Dataset entries:
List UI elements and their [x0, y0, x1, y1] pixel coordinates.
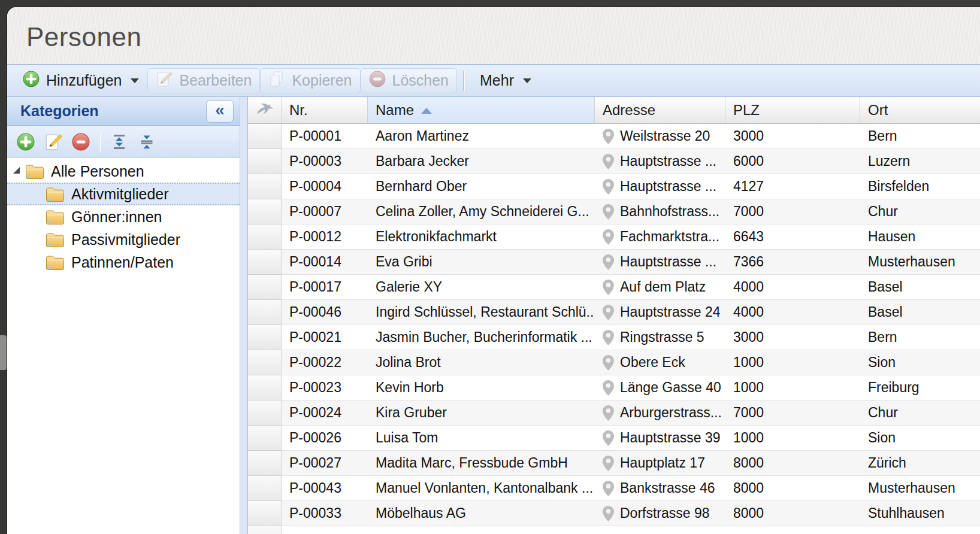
table-row[interactable]: P-00023Kevin Horb Länge Gasse 401000Frei… — [248, 375, 980, 400]
row-drag-handle[interactable] — [248, 375, 282, 400]
edit-category-button[interactable] — [44, 133, 62, 151]
tree-item-label: Alle Personen — [51, 163, 144, 180]
row-drag-handle[interactable] — [248, 275, 282, 300]
expand-all-button[interactable] — [110, 133, 128, 151]
row-drag-handle[interactable] — [248, 149, 282, 174]
location-pin-icon[interactable] — [603, 481, 614, 496]
cell-plz: 8000 — [725, 451, 860, 475]
row-drag-handle[interactable] — [248, 451, 282, 476]
tree-item-label: Passivmitglieder — [71, 231, 180, 248]
cell-ort: Bern — [860, 124, 980, 148]
location-pin-icon[interactable] — [603, 355, 614, 371]
copy-button[interactable]: Kopieren — [260, 68, 360, 93]
location-pin-icon[interactable] — [603, 129, 614, 144]
row-drag-handle[interactable] — [248, 199, 282, 224]
cell-adresse: Ringstrasse 5 — [595, 325, 725, 350]
tree-item-label: Patinnen/Paten — [71, 254, 174, 271]
table-row[interactable] — [248, 526, 980, 534]
panel-splitter[interactable] — [240, 97, 248, 534]
row-drag-handle[interactable] — [248, 426, 282, 451]
location-pin-icon[interactable] — [603, 254, 614, 270]
row-drag-handle[interactable] — [248, 476, 282, 501]
row-drag-handle[interactable] — [248, 400, 282, 426]
column-header-name[interactable]: Name — [368, 97, 595, 123]
column-header-plz[interactable]: PLZ — [725, 97, 860, 123]
collapse-all-button[interactable] — [138, 133, 156, 151]
more-button-label: Mehr — [480, 72, 514, 89]
address-text: Arburgerstrass... — [620, 405, 722, 421]
table-row[interactable]: P-00022Jolina Brot Obere Eck1000Sion — [248, 350, 980, 375]
toolbar-separator — [463, 71, 464, 91]
table-row[interactable]: P-00043Manuel Vonlanten, Kantonalbank ..… — [248, 476, 980, 501]
delete-button[interactable]: Löschen — [361, 68, 458, 93]
location-pin-icon[interactable] — [603, 405, 614, 421]
delete-category-button[interactable] — [72, 133, 90, 151]
location-pin-icon[interactable] — [603, 330, 614, 345]
location-pin-icon[interactable] — [603, 229, 614, 245]
location-pin-icon[interactable] — [603, 380, 614, 396]
row-drag-handle[interactable] — [248, 224, 282, 250]
location-pin-icon[interactable] — [603, 456, 614, 471]
add-button[interactable]: Hinzufügen — [14, 68, 147, 93]
table-row[interactable]: P-00046Ingird Schlüssel, Restaurant Schl… — [248, 300, 980, 325]
table-row[interactable]: P-00017Galerie XY Auf dem Platz4000Basel — [248, 275, 980, 300]
row-drag-handle[interactable] — [248, 174, 282, 199]
address-text: Auf dem Platz — [620, 279, 706, 295]
sidebar-item-goenner-innen[interactable]: Gönner:innen — [7, 205, 240, 228]
tree-item-label: Aktivmitglieder — [71, 186, 169, 203]
row-drag-handle[interactable] — [248, 300, 282, 325]
table-row[interactable]: P-00004Bernhard Ober Hauptstrasse ...412… — [248, 174, 980, 199]
sidebar-item-passivmitglieder[interactable]: Passivmitglieder — [7, 228, 240, 251]
cell-plz: 1000 — [725, 426, 860, 450]
more-button[interactable]: Mehr — [471, 68, 540, 93]
table-row[interactable]: P-00027Madita Marc, Fressbude GmbH Haupt… — [248, 451, 980, 476]
cell-nr: P-00001 — [282, 124, 368, 148]
collapse-panel-button[interactable]: « — [206, 100, 234, 123]
location-pin-icon[interactable] — [603, 280, 614, 295]
column-header-adresse[interactable]: Adresse — [595, 97, 725, 123]
cell-adresse: Arburgerstrass... — [595, 400, 725, 425]
column-header-ort[interactable]: Ort — [860, 97, 980, 123]
persons-grid: Nr. Name Adresse PLZ Ort — [248, 97, 980, 534]
column-header-nr[interactable]: Nr. — [282, 97, 368, 123]
table-row[interactable]: P-00014Eva Gribi Hauptstrasse ...7366Mus… — [248, 250, 980, 275]
cell-name: Eva Gribi — [368, 250, 595, 274]
table-row[interactable]: P-00012Elektronikfachmarkt Fachmarktstra… — [248, 224, 980, 250]
cell-plz: 7000 — [725, 199, 860, 224]
column-label: Ort — [868, 102, 888, 119]
add-category-button[interactable] — [17, 133, 35, 151]
column-label: Name — [376, 102, 414, 119]
toolbar-separator — [99, 132, 101, 151]
row-drag-handle[interactable] — [248, 501, 282, 526]
cell-nr: P-00017 — [282, 275, 368, 299]
table-row[interactable]: P-00003Barbara Jecker Hauptstrasse ...60… — [248, 149, 980, 174]
row-drag-handle[interactable] — [248, 124, 282, 149]
tree-expander-icon[interactable] — [13, 167, 20, 174]
cell-nr: P-00003 — [282, 149, 368, 174]
table-row[interactable]: P-00021Jasmin Bucher, Bucherinformatik .… — [248, 325, 980, 350]
column-header-handle[interactable] — [248, 97, 282, 123]
row-drag-handle[interactable] — [248, 350, 282, 375]
sidebar-item-patinnen-paten[interactable]: Patinnen/Paten — [7, 251, 240, 274]
table-row[interactable]: P-00026Luisa Tom Hauptstrasse 391000Sion — [248, 426, 980, 451]
sidebar-item-aktivmitglieder[interactable]: Aktivmitglieder — [7, 183, 240, 205]
row-drag-handle[interactable] — [248, 325, 282, 350]
location-pin-icon[interactable] — [603, 305, 614, 320]
location-pin-icon[interactable] — [603, 154, 614, 169]
edit-button[interactable]: Bearbeiten — [147, 68, 260, 93]
tree-item-alle-personen[interactable]: Alle Personen — [7, 160, 240, 183]
categories-title: Kategorien — [20, 102, 99, 120]
cell-adresse: Bankstrasse 46 — [595, 476, 725, 500]
folder-icon — [46, 186, 65, 202]
table-row[interactable]: P-00024Kira Gruber Arburgerstrass...7000… — [248, 400, 980, 426]
location-pin-icon[interactable] — [603, 204, 614, 220]
location-pin-icon[interactable] — [603, 430, 614, 446]
table-row[interactable]: P-00033Möbelhaus AG Dorfstrasse 988000St… — [248, 501, 980, 526]
location-pin-icon[interactable] — [603, 506, 614, 521]
row-drag-handle[interactable] — [248, 526, 282, 534]
cell-name: Madita Marc, Fressbude GmbH — [368, 451, 595, 475]
location-pin-icon[interactable] — [603, 179, 614, 195]
row-drag-handle[interactable] — [248, 250, 282, 275]
table-row[interactable]: P-00001Aaron Martinez Weilstrasse 203000… — [248, 124, 980, 149]
table-row[interactable]: P-00007Celina Zoller, Amy Schneiderei G.… — [248, 199, 980, 224]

* Your assignment: Print all records verbatim, excluding pictures.

* Exercise response:
List UI elements and their [x0, y0, x1, y1] pixel coordinates.
table-row[interactable]: P-00023Kevin Horb Länge Gasse 401000Frei… — [248, 375, 980, 400]
row-drag-handle[interactable] — [248, 375, 282, 400]
edit-category-button[interactable] — [44, 133, 62, 151]
tree-item-label: Alle Personen — [51, 163, 144, 180]
row-drag-handle[interactable] — [248, 275, 282, 300]
expand-all-button[interactable] — [110, 133, 128, 151]
row-drag-handle[interactable] — [248, 149, 282, 174]
location-pin-icon[interactable] — [603, 481, 614, 496]
cell-plz: 8000 — [725, 451, 860, 475]
row-drag-handle[interactable] — [248, 451, 282, 476]
tree-item-label: Passivmitglieder — [71, 231, 180, 248]
cell-ort: Bern — [860, 124, 980, 148]
location-pin-icon[interactable] — [603, 355, 614, 371]
copy-button[interactable]: Kopieren — [260, 68, 360, 93]
location-pin-icon[interactable] — [603, 129, 614, 144]
row-drag-handle[interactable] — [248, 199, 282, 224]
cell-adresse: Ringstrasse 5 — [595, 325, 725, 350]
tree-item-label: Patinnen/Paten — [71, 254, 174, 271]
table-row[interactable] — [248, 526, 980, 534]
panel-splitter[interactable] — [240, 97, 248, 534]
row-drag-handle[interactable] — [248, 426, 282, 451]
location-pin-icon[interactable] — [603, 254, 614, 270]
row-drag-handle[interactable] — [248, 476, 282, 501]
row-drag-handle[interactable] — [248, 400, 282, 426]
column-header-name[interactable]: Name — [368, 97, 595, 123]
column-header-plz[interactable]: PLZ — [725, 97, 860, 123]
collapse-all-button[interactable] — [138, 133, 156, 151]
more-button-label: Mehr — [480, 72, 514, 89]
address-text: Arburgerstrass... — [620, 405, 722, 421]
table-row[interactable]: P-00022Jolina Brot Obere Eck1000Sion — [248, 350, 980, 375]
toolbar-separator — [463, 71, 464, 91]
table-row[interactable]: P-00043Manuel Vonlanten, Kantonalbank ..… — [248, 476, 980, 501]
delete-button[interactable]: Löschen — [361, 68, 458, 93]
location-pin-icon[interactable] — [603, 405, 614, 421]
delete-category-button[interactable] — [72, 133, 90, 151]
location-pin-icon[interactable] — [603, 330, 614, 345]
location-pin-icon[interactable] — [603, 229, 614, 245]
location-pin-icon[interactable] — [603, 380, 614, 396]
row-drag-handle[interactable] — [248, 224, 282, 250]
location-pin-icon[interactable] — [603, 456, 614, 471]
add-button[interactable]: Hinzufügen — [14, 68, 147, 93]
table-row[interactable]: P-00046Ingird Schlüssel, Restaurant Schl… — [248, 300, 980, 325]
table-row[interactable]: P-00017Galerie XY Auf dem Platz4000Basel — [248, 275, 980, 300]
row-drag-handle[interactable] — [248, 174, 282, 199]
address-text: Auf dem Platz — [620, 279, 706, 295]
sidebar-item-goenner-innen[interactable]: Gönner:innen — [7, 205, 240, 228]
tree-item-label: Aktivmitglieder — [71, 186, 169, 203]
row-drag-handle[interactable] — [248, 300, 282, 325]
table-row[interactable]: P-00004Bernhard Ober Hauptstrasse ...412… — [248, 174, 980, 199]
sidebar-item-passivmitglieder[interactable]: Passivmitglieder — [7, 228, 240, 251]
cell-plz: 1000 — [725, 426, 860, 450]
more-button[interactable]: Mehr — [471, 68, 540, 93]
table-row[interactable]: P-00027Madita Marc, Fressbude GmbH Haupt… — [248, 451, 980, 476]
cell-nr: P-00001 — [282, 124, 368, 148]
collapse-panel-button[interactable]: « — [206, 100, 234, 123]
location-pin-icon[interactable] — [603, 280, 614, 295]
column-header-adresse[interactable]: Adresse — [595, 97, 725, 123]
cell-adresse: Arburgerstrass... — [595, 400, 725, 425]
column-header-ort[interactable]: Ort — [860, 97, 980, 123]
persons-grid: Nr. Name Adresse PLZ Ort — [248, 97, 980, 534]
column-header-nr[interactable]: Nr. — [282, 97, 368, 123]
table-row[interactable]: P-00014Eva Gribi Hauptstrasse ...7366Mus… — [248, 250, 980, 275]
cell-name: Eva Gribi — [368, 250, 595, 274]
table-row[interactable]: P-00012Elektronikfachmarkt Fachmarktstra… — [248, 224, 980, 250]
cell-plz: 7000 — [725, 199, 860, 224]
column-label: Ort — [868, 102, 888, 119]
add-category-button[interactable] — [17, 133, 35, 151]
column-label: Name — [376, 102, 414, 119]
toolbar-separator — [99, 132, 101, 151]
row-drag-handle[interactable] — [248, 501, 282, 526]
cell-nr: P-00017 — [282, 275, 368, 299]
table-row[interactable]: P-00003Barbara Jecker Hauptstrasse ...60… — [248, 149, 980, 174]
row-drag-handle[interactable] — [248, 124, 282, 149]
tree-expander-icon[interactable] — [13, 167, 20, 174]
cell-nr: P-00003 — [282, 149, 368, 174]
table-row[interactable]: P-00021Jasmin Bucher, Bucherinformatik .… — [248, 325, 980, 350]
column-header-handle[interactable] — [248, 97, 282, 123]
row-drag-handle[interactable] — [248, 350, 282, 375]
sidebar-item-patinnen-paten[interactable]: Patinnen/Paten — [7, 251, 240, 274]
table-row[interactable]: P-00026Luisa Tom Hauptstrasse 391000Sion — [248, 426, 980, 451]
sidebar-item-aktivmitglieder[interactable]: Aktivmitglieder — [7, 183, 240, 205]
row-drag-handle[interactable] — [248, 325, 282, 350]
location-pin-icon[interactable] — [603, 305, 614, 320]
location-pin-icon[interactable] — [603, 154, 614, 169]
edit-button[interactable]: Bearbeiten — [147, 68, 260, 93]
tree-item-alle-personen[interactable]: Alle Personen — [7, 160, 240, 183]
categories-title: Kategorien — [20, 102, 99, 120]
cell-adresse: Bankstrasse 46 — [595, 476, 725, 500]
folder-icon — [46, 186, 65, 202]
table-row[interactable]: P-00024Kira Gruber Arburgerstrass...7000… — [248, 400, 980, 426]
location-pin-icon[interactable] — [603, 204, 614, 220]
location-pin-icon[interactable] — [603, 430, 614, 446]
table-row[interactable]: P-00033Möbelhaus AG Dorfstrasse 988000St… — [248, 501, 980, 526]
location-pin-icon[interactable] — [603, 506, 614, 521]
row-drag-handle[interactable] — [248, 526, 282, 534]
cell-name: Madita Marc, Fressbude GmbH — [368, 451, 595, 475]
location-pin-icon[interactable] — [603, 179, 614, 195]
row-drag-handle[interactable] — [248, 250, 282, 275]
table-row[interactable]: P-00001Aaron Martinez Weilstrasse 203000… — [248, 124, 980, 149]
table-row[interactable]: P-00007Celina Zoller, Amy Schneiderei G.… — [248, 199, 980, 224]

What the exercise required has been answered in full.